Thanks for the opinions, and happy to throw away having got a couple of years use from them for only a few dollars



simond11 said:


> I would have thought that because of the minute serrations on the blades, that they would have to be a throwaway item.


Simon the serrations were the main reason I posed the question re sharpening, figuring the stone wouldn't work in the grooves


----------



## Davey G (Jan 15, 2006)

Yeah I'm also looking for a decent set of braid scissors.

Ive tried the plastic nail clipper type ones which break if trying to cut through a heavy leader knot, and my cheapo scissor style ones either rust out or fall apart.

Might try the ET and rapala ones as stated above.


----------



## Junglefisher (Jun 2, 2008)

I use owners. Simply the best.


----------



## sbd (Aug 18, 2006)

The short bladed blunt tipped Berkleys are my choice - they work a treat & rust out the centre pin before they're too blunt ;-) . I buy them in fives.


----------



## keza (Mar 6, 2007)

have you tried using leather jackets, cleanest cut i've seen.

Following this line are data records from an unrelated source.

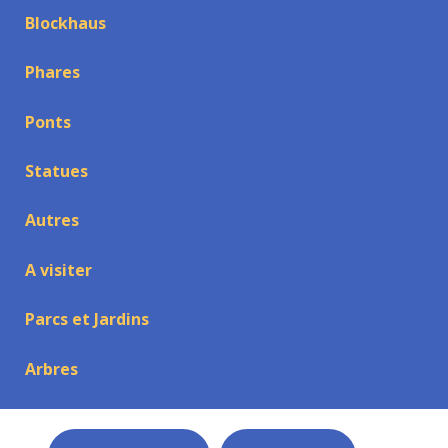
Blockhaus
Phares
Ponts
Statues
Autres
A visiter
Parcs et Jardins
Arbres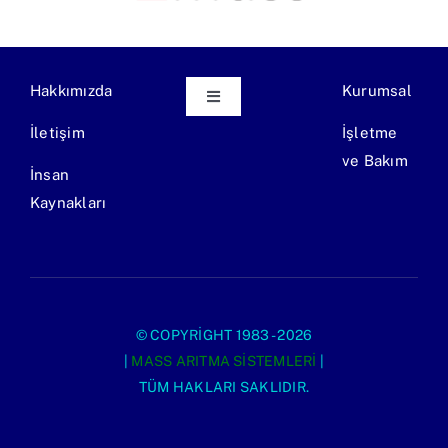
Hakkımızda
Kurumsal
Toggle
Navigation
İletişim
İşletme
Ekipman Üretimi
ve Bakım
İnsan
Kaynakları
Endüstriyel Atıksu Arıtma Tesisi
Evsel Atıksu Arıtma Tesisi
© COPYRIGHT 1983 - 2026
|
MASS ARITMA SISTEMLERI
|
TÜM HAKLARI SAKLIDIR.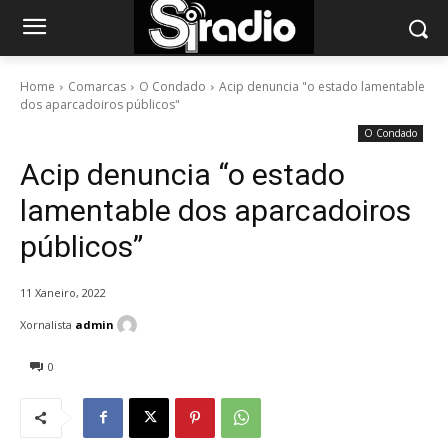
Home
Comarcas
O Condado
Acip denuncia "o estado lamentable
dos aparcadoiros públicos"
O Condado
Acip denuncia “o estado
lamentable dos aparcadoiros
públicos”
11 Xaneiro, 2022
Xornalista
admin
0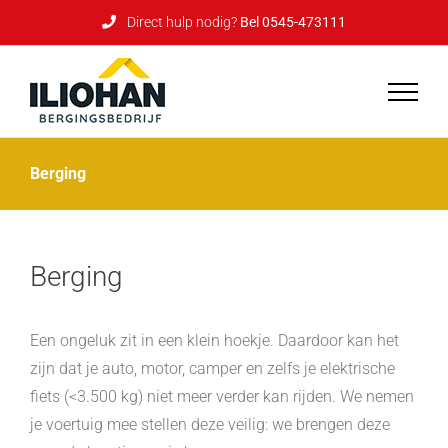
Direct hulp nodig?
Bel 0545-473111
Skip
to
content
Berging
Berging
Een ongeluk zit in een klein hoekje. Daardoor kan het
zijn dat je auto, motor, camper en zelfs je elektrische
fiets (<3.500 kg) niet meer verder kan rijden. We nemen
je voertuig mee stellen deze veilig: we brengen deze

bastards stole my leader and some braid yesterday at cloey :twisted:


----------



## Biggera Yakker (Jan 25, 2007)

Throw away item, I get a new pair every couple of years.
When you do, you realise how blunt the old ones were getting.


----------



## diabolical (Mar 30, 2008)

It would cost more than the scissors but I have a buffing wheel on a grinder and that along with cutting compound will sharpen serrated edges.


----------



## tobes (Jul 8, 2008)

mate x tools pliers or the good old pair of nail clippers cheap as doesnt even matter if you drop em over board now and again


----------



## crazyratwoman (Feb 26, 2007)

have you tried cutting a piece of sandpaper? i know that sharpens normal scissors...


----------



## ArWeTherYet (Mar 25, 2007)

You used to be able to sharpen a pair of scissors on the neck of a stubby bottle (just under the screw cap) not sure if it works on braid scissors but its worth opening a stubby (or three) to see. ;-)


----------



## tobes (Jul 8, 2008)

arwetheryet love ya way of thinking ;-) any excuse is a good one


----------



## Dodge (Oct 12, 2005)

sbd said:


> The short bladed blunt tipped Berkleys are my choice - they work a treat.

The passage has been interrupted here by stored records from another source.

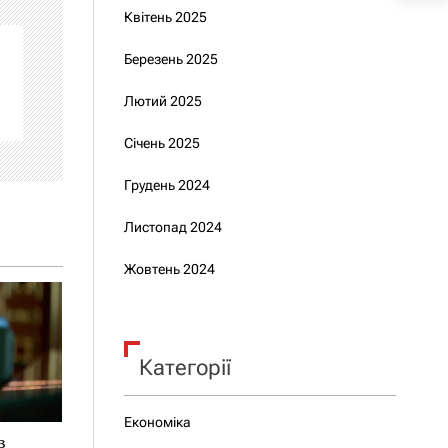
Квітень 2025
Березень 2025
Лютий 2025
Січень 2025
Грудень 2024
Листопад 2024
Жовтень 2024
Категорії
Економіка
в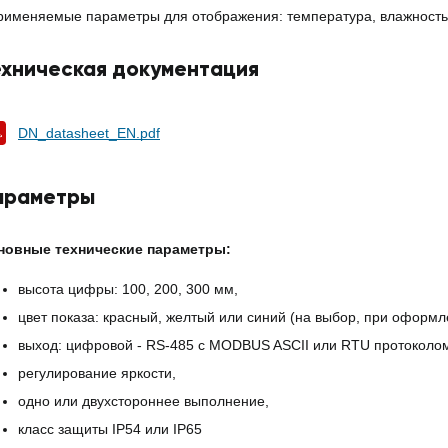
рименяемые параметры для отображения: температура, влажность, 
ехническая документация
DN_datasheet_EN.pdf
араметры
новные технические параметры:
высота цифры: 100, 200, 300 мм,
цвет показа: красный, желтый или синий (на выбор, при оформл
выход: цифровой - RS-485 с MODBUS ASCII или RTU протоколо
регулирование яркости,
одно или двухстороннее выполнение,
класс защиты IP54 или IP65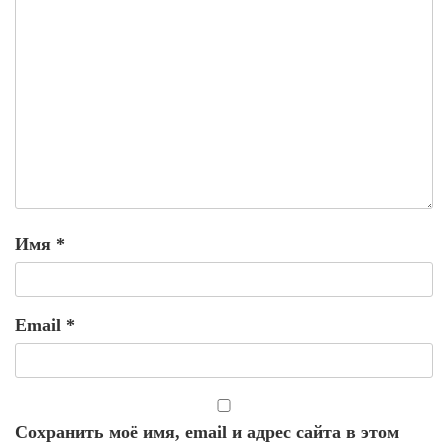
Имя
*
Email
*
Сохранить моё имя, email и адрес сайта в этом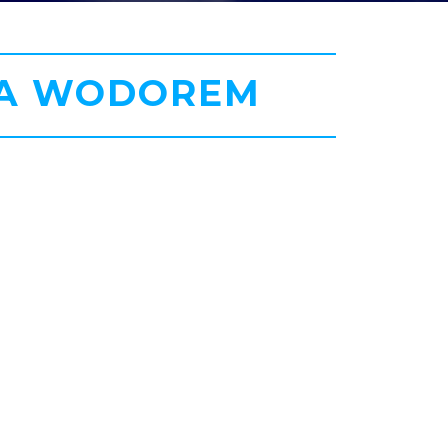
IA WODOREM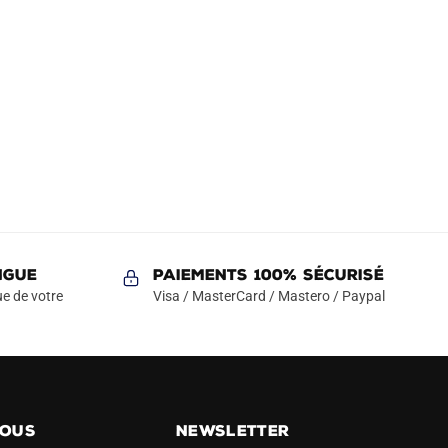
NGUE
Paiements 100% Sécurisé
e de votre
Visa / MasterCard / Mastero / Paypal
NOUS
NEWSLETTER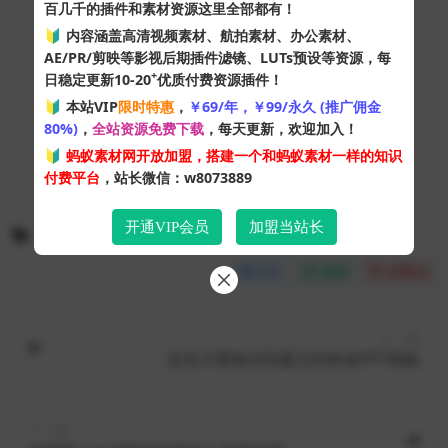
作品编号:
E6Meci
百几千的插件和素材资源这里全部都有！
🔰 内容涵盖高清视频素材、航拍素材、办公素材、
文件格式:
PNG - 透明底
AE/PR/剪映等影视后期插件滤镜、LUTs预设等资源，每
+
日稳定更新10-20
优质付费资源插件！
文件大小:
2.46 MB
🔰 本站VIP
限时特惠
，
￥69/年，￥99/永久 (推广佣金
80%)
，
全站资源免费下载
，每天更新，欢迎加入！
下载遇到问题？ +微信：
QQ1943466060
或
工单服务
🔰
蚂蚁素材网开放加盟，搭建一个和蚂蚁素材一样的知识
付费平台
，站长微信：w8073889
开通VIP会员
加盟当站长
国潮
套图系列
山林祥云
手绘
金线
分享
收藏
点赞(
0
)
上一篇
蓝色卡通海洋风夏天的味道PPT模板
下一篇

Replaced the braid scissors today [the old ones were same as sbd mentioned] and at $5.35 and having had a good run with them I stayed with the same model from my local tackle shop....prices for many brands ranged from about $3.95 to about $9.

Again thanks to all who had an opinion


----------



## chris58 (Nov 25, 2007)

well i use the KISS way. i bought some toe nail clippers and they have always worked well for me .. sorry it is just a simple cheap idea that works.


----------



## kayakity-yak (May 31, 2007)

Rapala were shite IMO mine only lasted about 5 months. Only paid 6 bucks for em tho. I don't know how any one can use the nail clippers they only work for me by pressing down and then pulling which leaves a fury end and in my experience can weaken the knot.


----------